I am considering the following conceptual question from Introduction to Statistical Learning, chapter 3, number 4.
I collect a set of data ($n$ = 100 observations) containing a single predictor and a quantitative response. I then fit a linear regression model to the data, as well as a separate cubic regression, i.e. $Y = \beta_0 + \beta_1X + \beta_2X^2 + \beta_3X^3 + \epsilon$.
(a) Suppose that the true relationship between $X$ and $Y$ is linear, i.e. $Y = \beta_0 + \beta_1X + \epsilon$. Consider the training residual sum of squares (RSS) for the linear regression, and also the training RSS for the cubic regression. Would we expect one to be lower than the other, would we expect them to be the same, or is there not enough information to tell? Justify your answer.
(b) Answer (a) using test rather than training RSS.
The community around the text has answered this in terms of model flexibility. The cubic polynomial makes a tighter fit against the training data and has a smaller training RSS. The overfit of the training data causes a higher test RSS.
My question is about the cubic fit on the data with an underlying linear relationship. Wouldn't a cubic regression identify the lack of importance of $X^2$ and $X^3$ as predictor variables?

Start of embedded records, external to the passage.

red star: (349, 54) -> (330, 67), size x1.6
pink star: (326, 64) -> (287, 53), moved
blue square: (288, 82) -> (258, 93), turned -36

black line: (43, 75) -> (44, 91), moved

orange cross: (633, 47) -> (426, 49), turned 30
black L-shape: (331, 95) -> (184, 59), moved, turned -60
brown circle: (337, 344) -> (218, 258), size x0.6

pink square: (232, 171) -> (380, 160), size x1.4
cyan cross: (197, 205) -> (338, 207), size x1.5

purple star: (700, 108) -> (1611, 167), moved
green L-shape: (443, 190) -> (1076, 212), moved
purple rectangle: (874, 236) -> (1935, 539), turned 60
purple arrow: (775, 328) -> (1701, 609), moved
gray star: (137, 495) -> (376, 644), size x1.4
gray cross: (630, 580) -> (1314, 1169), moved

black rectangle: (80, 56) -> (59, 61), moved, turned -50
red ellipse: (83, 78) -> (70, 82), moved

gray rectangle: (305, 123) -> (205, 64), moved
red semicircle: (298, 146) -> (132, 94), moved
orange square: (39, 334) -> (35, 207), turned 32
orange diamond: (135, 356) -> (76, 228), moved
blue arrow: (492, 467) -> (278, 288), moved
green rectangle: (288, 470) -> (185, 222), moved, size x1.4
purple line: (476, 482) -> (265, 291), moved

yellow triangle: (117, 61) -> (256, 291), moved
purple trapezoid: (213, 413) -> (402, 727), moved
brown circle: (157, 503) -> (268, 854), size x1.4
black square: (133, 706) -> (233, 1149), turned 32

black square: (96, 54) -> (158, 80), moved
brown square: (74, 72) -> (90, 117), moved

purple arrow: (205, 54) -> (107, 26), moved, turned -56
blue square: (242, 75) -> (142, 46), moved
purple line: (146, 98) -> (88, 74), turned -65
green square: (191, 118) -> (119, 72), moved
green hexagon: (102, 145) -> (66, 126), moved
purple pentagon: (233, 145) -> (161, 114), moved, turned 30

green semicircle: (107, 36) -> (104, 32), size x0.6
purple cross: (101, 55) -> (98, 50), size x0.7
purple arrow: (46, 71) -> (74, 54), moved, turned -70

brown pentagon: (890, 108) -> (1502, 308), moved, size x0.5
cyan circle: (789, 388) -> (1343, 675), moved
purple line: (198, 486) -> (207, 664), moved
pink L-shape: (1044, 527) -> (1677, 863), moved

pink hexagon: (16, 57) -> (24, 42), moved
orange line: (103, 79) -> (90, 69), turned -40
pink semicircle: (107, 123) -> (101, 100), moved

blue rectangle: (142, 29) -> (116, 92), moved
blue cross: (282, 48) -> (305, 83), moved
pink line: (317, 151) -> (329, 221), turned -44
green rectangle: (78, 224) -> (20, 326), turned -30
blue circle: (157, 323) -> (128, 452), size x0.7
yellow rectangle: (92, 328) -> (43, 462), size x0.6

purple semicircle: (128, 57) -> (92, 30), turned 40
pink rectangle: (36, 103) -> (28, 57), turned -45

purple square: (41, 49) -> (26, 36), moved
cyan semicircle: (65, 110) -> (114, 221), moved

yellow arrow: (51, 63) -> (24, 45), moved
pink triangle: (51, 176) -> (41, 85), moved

I prepared some sample data to prove this for myself:
linear fit on linear data
power coeff SE T-stat p-value 0 5.011958 0.038305 130.844922 4.091123238180578e-112 1 0.299021 0.002319 128.950570 1.6942879597381592e-111
cubic fit on linear data
power coeff SE T-stat p-value 0 5.017693 0.043301 115.880040 2.9231219834217572e-105 1 0.305327 0.007315 41.739973 1.1965359594166447e-63 2 -0.000642 0.000626 1.026529 0.15361089123836455 3 0.000014 0.000014 0.982705 0.16411145023789503
Am I missing something in my thinking?